Cabinet ministers and senior government officials will be closely watching the talks between US President Donald Trump and Chinese President Xi Jinping amid concerns that any easing of tensions between Washington and Beijing could blunt India’s recent gains as an alternative technology and manufacturing destination.

The concern is centred around the large contingent of top American CEOs travelling with Trump to China, including leaders from semiconductor, consumer technology, finance and aerospace firms, many of whom are seeking wider market access, regulatory easing and fewer restrictions on technology flows into China.

CEO Delegation

Officials said India has, over the last few years, benefited from growing geopolitical friction between the world’s two largest economies as multinational firms diversified manufacturing bases and supply chains away from China.

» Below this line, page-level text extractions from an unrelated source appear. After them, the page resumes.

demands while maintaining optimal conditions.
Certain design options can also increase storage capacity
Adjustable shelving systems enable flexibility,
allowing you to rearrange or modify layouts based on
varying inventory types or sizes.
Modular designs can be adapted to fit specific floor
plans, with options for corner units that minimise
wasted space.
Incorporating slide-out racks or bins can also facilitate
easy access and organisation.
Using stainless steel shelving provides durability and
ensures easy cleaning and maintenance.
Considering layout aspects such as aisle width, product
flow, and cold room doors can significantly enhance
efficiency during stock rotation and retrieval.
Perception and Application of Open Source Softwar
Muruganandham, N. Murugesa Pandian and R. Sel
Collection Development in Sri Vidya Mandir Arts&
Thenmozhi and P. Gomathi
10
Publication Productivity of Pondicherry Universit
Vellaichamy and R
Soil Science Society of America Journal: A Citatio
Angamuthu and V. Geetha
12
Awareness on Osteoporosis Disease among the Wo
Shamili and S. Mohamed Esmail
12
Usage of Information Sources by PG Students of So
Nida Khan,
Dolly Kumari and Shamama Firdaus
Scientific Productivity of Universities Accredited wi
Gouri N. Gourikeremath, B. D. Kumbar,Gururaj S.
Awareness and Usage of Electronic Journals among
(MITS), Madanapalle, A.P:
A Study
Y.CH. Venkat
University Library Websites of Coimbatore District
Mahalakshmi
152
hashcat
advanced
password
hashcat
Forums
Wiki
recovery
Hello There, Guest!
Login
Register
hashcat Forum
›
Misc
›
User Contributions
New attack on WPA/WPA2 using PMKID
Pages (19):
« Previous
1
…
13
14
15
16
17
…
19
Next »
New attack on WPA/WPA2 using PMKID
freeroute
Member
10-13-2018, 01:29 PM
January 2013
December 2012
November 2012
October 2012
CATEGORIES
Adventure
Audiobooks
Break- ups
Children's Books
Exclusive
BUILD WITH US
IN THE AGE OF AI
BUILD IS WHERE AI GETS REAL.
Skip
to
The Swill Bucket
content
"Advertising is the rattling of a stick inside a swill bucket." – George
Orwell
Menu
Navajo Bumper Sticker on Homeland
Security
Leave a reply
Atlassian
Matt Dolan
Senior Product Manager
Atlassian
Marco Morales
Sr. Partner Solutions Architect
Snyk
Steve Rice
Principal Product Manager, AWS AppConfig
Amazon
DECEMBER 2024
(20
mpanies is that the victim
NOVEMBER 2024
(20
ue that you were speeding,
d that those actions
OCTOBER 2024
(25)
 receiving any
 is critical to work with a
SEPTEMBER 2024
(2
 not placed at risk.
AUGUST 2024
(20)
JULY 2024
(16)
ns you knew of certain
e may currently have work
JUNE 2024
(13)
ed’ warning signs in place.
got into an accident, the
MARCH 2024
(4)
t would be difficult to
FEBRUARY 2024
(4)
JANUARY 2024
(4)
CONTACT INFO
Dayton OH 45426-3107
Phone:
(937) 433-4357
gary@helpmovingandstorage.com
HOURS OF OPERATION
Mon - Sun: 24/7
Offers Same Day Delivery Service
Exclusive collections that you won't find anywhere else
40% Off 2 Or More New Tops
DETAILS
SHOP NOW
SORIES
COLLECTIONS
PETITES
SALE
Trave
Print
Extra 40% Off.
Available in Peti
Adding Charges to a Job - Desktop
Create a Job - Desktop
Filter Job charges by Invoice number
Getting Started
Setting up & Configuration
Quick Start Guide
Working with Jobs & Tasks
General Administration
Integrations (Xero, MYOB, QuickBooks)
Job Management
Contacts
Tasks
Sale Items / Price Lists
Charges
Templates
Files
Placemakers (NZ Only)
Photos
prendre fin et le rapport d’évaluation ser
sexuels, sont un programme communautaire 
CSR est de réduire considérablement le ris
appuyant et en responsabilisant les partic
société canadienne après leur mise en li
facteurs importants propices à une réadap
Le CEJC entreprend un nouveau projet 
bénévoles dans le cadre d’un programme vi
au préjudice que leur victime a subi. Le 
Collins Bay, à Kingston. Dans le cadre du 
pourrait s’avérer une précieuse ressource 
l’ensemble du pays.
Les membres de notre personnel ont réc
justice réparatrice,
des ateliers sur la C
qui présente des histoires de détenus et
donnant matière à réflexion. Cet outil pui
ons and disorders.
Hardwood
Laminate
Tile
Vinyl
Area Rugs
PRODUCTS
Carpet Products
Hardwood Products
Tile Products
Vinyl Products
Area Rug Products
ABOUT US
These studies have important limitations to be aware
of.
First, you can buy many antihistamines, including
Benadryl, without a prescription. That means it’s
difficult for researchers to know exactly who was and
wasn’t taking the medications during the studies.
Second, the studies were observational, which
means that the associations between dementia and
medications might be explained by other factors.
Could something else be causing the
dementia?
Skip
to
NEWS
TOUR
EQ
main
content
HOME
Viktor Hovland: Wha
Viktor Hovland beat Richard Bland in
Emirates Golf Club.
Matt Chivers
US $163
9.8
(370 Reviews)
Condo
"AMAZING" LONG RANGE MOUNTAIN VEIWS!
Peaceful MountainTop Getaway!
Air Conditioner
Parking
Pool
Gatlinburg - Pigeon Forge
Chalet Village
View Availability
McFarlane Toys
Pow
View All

“If some of these companies get even partial comfort on technology restrictions and operational certainty in China, naturally the urgency of diversification reduces,” a senior government official said.

Another official said policymakers were particularly tracking developments around semiconductors, artificial intelligence infrastructure and electronics manufacturing, areas where India has been trying to position itself as a long-term alternative investment destination.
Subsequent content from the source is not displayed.